Well-executed evacuations and warnings limited the death toll to six, while damage amounted to $305.8 million (1998 USD, $409.8 million 2009 USD). In addition to the six human lives lost, 497 heads of cattle and 21,387 chickens were killed. All six human deaths were indirectly related to Georges; the first death occurred when a 61-year-old woman stepped on a downed wire and was electrocuted; the second occurred when a 56-year-old man drove over another downed wire on his motorcycle and was electrocuted.

==Aftermath==
On September 25, the government of Spain approved $1.07 million in food assistance for Cuba. On September 29, the government of Japan sent water equipment, soap, towels, and emergency health kits worth $119,200 to the affected areas in Cuba. By February 1999, the Japanese Government had provided Cuba with nearly $1 million in disaster funds. An emergency cash grant of $50,000 was also given to Cuba by the United Nations. The Cuban Red Cross mobilized about 8,700 volunteers to assist victims of the storm in the 900 shelters set up throughout the island. Plastic sheeting was to be distributed for about a week for residents to patch holes in the roof of their homes. The National Council of Churches sent relief goods valued at $70,000 to the Cuban Government on October 9. By February 1999, the Cuban Red Cross distributed over 30,000 sheets of roofing to nearly 5,500 people in three provinces. Several months after the storm, the Cuban Government reported that they had allocated about $38 million in funds for Hurricane Georges.

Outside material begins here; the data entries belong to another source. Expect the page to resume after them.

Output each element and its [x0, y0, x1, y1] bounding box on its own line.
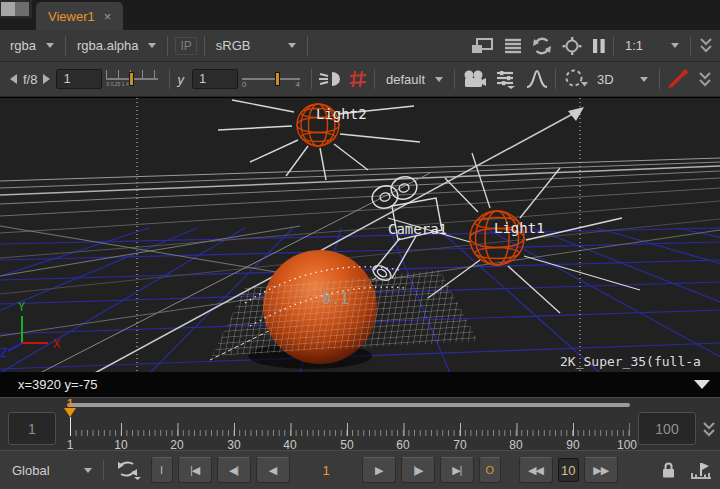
- chevron-down-icon: [640, 77, 648, 82]
- goto-end-button[interactable]: ▶|: [440, 457, 474, 483]
- transport-bar: Global I |◀ ◀| ◀ 1 ▶ |▶ ▶| O ◀◀ 10 ▶▶: [0, 450, 720, 489]
- tick-label: 20: [170, 438, 183, 452]
- tick-label: 80: [509, 438, 522, 452]
- frame-increment-input[interactable]: 10: [558, 458, 579, 482]
- layer-dropdown[interactable]: rgba.alpha: [73, 38, 160, 53]
- divider: [555, 69, 556, 89]
- chevron-down-icon: [671, 43, 679, 48]
- gain-toggle-icon[interactable]: [319, 70, 341, 88]
- wipe-hash-icon[interactable]: [349, 70, 367, 88]
- fine-grid-card: [212, 270, 478, 356]
- tab-strip: Viewer1 ×: [0, 0, 720, 30]
- play-backward-button[interactable]: ◀: [256, 457, 290, 483]
- goto-start-button[interactable]: |◀: [178, 457, 212, 483]
- range-scope-value: Global: [12, 463, 50, 478]
- gaussian-curve-icon[interactable]: [526, 70, 548, 88]
- range-scope-dropdown[interactable]: Global: [8, 463, 96, 478]
- gamma-slider[interactable]: 0 4: [242, 68, 300, 90]
- menu-lines-icon[interactable]: [504, 38, 522, 54]
- expand-triangle-icon[interactable]: [694, 380, 710, 389]
- tick-label: 40: [283, 438, 296, 452]
- light2-label: Light2: [316, 106, 367, 122]
- play-forward-button[interactable]: ▶: [362, 457, 396, 483]
- tick-label: 90: [566, 438, 579, 452]
- axis-y-label: Y: [18, 300, 26, 314]
- downrez-dropdown[interactable]: default: [382, 72, 447, 87]
- tick-label: 30: [227, 438, 240, 452]
- channels-dropdown[interactable]: rgba: [6, 38, 58, 53]
- refresh-icon[interactable]: [532, 37, 552, 55]
- tab-viewer1[interactable]: Viewer1 ×: [36, 2, 123, 30]
- fstop-label: f/8: [23, 72, 37, 87]
- viewer-toolbar-top: rgba rgba.alpha IP sRGB: [0, 30, 720, 62]
- collapse-chevrons-icon[interactable]: [701, 422, 717, 437]
- set-in-point-button[interactable]: I: [151, 457, 173, 483]
- divider: [103, 460, 104, 480]
- ruler-ticks: [67, 423, 630, 436]
- tick-label: 70: [453, 438, 466, 452]
- colorspace-dropdown[interactable]: sRGB: [212, 38, 300, 53]
- view-mode-dropdown[interactable]: 3D: [593, 72, 652, 87]
- tick-label: 100: [617, 438, 637, 452]
- film-camera-icon[interactable]: [462, 70, 486, 88]
- divider: [659, 69, 660, 89]
- divider: [454, 69, 455, 89]
- playhead-ruler-icon[interactable]: [690, 461, 712, 479]
- pane-corner-widget[interactable]: [0, 0, 32, 18]
- current-frame: 1: [323, 463, 330, 478]
- next-arrow-icon[interactable]: [43, 74, 50, 84]
- monitor-output-icon[interactable]: [470, 37, 494, 55]
- status-bar: x=3920 y=-75: [0, 372, 720, 397]
- timeline-scrollbar[interactable]: [67, 403, 630, 407]
- jump-back-button[interactable]: ◀◀: [519, 457, 553, 483]
- light1-label: Light1: [494, 220, 545, 236]
- roi-circle-icon[interactable]: [563, 69, 589, 89]
- divider: [613, 36, 614, 56]
- tab-close-icon[interactable]: ×: [104, 10, 112, 23]
- tab-title: Viewer1: [48, 9, 95, 24]
- chevron-down-icon: [288, 43, 296, 48]
- pause-icon[interactable]: [592, 38, 606, 54]
- sliders-settings-icon[interactable]: [495, 70, 517, 89]
- tick-label: 50: [340, 438, 353, 452]
- zoom-level-dropdown[interactable]: 1:1: [621, 38, 683, 53]
- divider: [690, 36, 691, 56]
- sample-pen-icon[interactable]: [667, 69, 689, 89]
- prev-arrow-icon[interactable]: [10, 74, 17, 84]
- viewer-3d-canvas[interactable]: Light2 Light1: [0, 97, 720, 372]
- loop-mode-icon[interactable]: [115, 460, 141, 480]
- viewer-toolbar-exposure: f/8 1 0 0.25 1 4 y 1 0 4: [0, 62, 720, 97]
- nuke-viewer-window: Viewer1 × rgba rgba.alpha IP sRGB: [0, 0, 720, 489]
- axis-z-label: Z: [0, 346, 7, 360]
- input-process-toggle[interactable]: IP: [175, 37, 196, 55]
- gamma-input[interactable]: 1: [192, 69, 238, 89]
- slider-handle[interactable]: [275, 72, 280, 86]
- jump-forward-button[interactable]: ▶▶: [584, 457, 618, 483]
- channels-value: rgba: [10, 38, 36, 53]
- frame-ruler[interactable]: 1 10 20 30 40 50 60 70 80 90 100 1: [67, 409, 630, 451]
- zoom-level-value: 1:1: [625, 38, 643, 53]
- collapse-chevrons-icon[interactable]: [698, 38, 714, 53]
- chevron-down-icon: [46, 43, 54, 48]
- divider: [167, 36, 168, 56]
- divider: [169, 69, 170, 89]
- slider-track: [242, 78, 300, 80]
- collapse-chevrons-icon[interactable]: [697, 72, 713, 87]
- chevron-down-icon: [84, 468, 92, 473]
- range-start-input[interactable]: 1: [8, 412, 56, 445]
- gain-input[interactable]: 1: [56, 69, 102, 89]
- lock-icon[interactable]: [661, 461, 676, 479]
- axis-x-label: X: [53, 337, 61, 351]
- sphere-uv-label: 0.1: [322, 290, 349, 308]
- divider: [311, 69, 312, 89]
- loop-once-button[interactable]: O: [479, 457, 501, 483]
- gain-slider[interactable]: 0 0.25 1 4: [106, 68, 158, 90]
- step-back-button[interactable]: ◀|: [217, 457, 251, 483]
- tick-label: 60: [396, 438, 409, 452]
- range-end-input[interactable]: 100: [638, 412, 696, 445]
- target-gear-icon[interactable]: [562, 37, 582, 55]
- gamma-label: y: [177, 72, 184, 87]
- camera-label: Camera1: [388, 221, 447, 237]
- step-forward-button[interactable]: |▶: [401, 457, 435, 483]
- format-label: 2K_Super_35(full-a: [560, 354, 701, 369]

Already suffering from food shortages due to a five-month drought, President Fidel Castro announced that the government would supply people under the age of 14 and those over 60, which accounts for roughly 36% of Cuba's population, with extra food aid. An estimated 156,000 tonnes of food was set aside for this action and the food was worth several million dollars. People who qualified for the aid would receive 4.4 lb of rice and peas if they lived in western Cuba and 6.6 lb if they lived in eastern Cuba per month until July 1999. The United Nations World Food Programme provided $20.5 million in aid for both the effects of the drought and Georges. By December, the Cuban Government requested $90 million to help recover from the hurricane and drought. By this time, about $40 million had already been set aside for the same reason. The Cuban Red Cross supplied shelter for more than 92,000 residents and supplied them with hygiene kits, food, water, and other relief materials.

On December 18, 1998, the United Nations launched a large-scale rehabilitation effort in Cuba. Roughly $14 million was spent on housing and infrastructure reconstruction and repair; this portion of the project consisted of reconstruction of homes, schools, businesses, hospitals, irrigation and the water system. Another $1.1 million was used to inform and protect residents against post-storm diseases. The largest part of the effort involved jump-starting agriculture and fisheries. Roughly $50.4 million was provided to reconstruct fishing vessels, purchase new tools and gear. By mid-February 1999, the Governments of Italy, Germany, Canada and the European Union provided $1 million, $714,000, $50,000, and $510,200 in funds respectively. The Government of Israel also supplied agricultural tools. The Government of Norway provided $29,100 in water-borne disease prevention funds. Through various agencies, the United Nations Office for the Coordination of Humanitarian Affairs provided Cuba with roughly $86 million in disaster funding.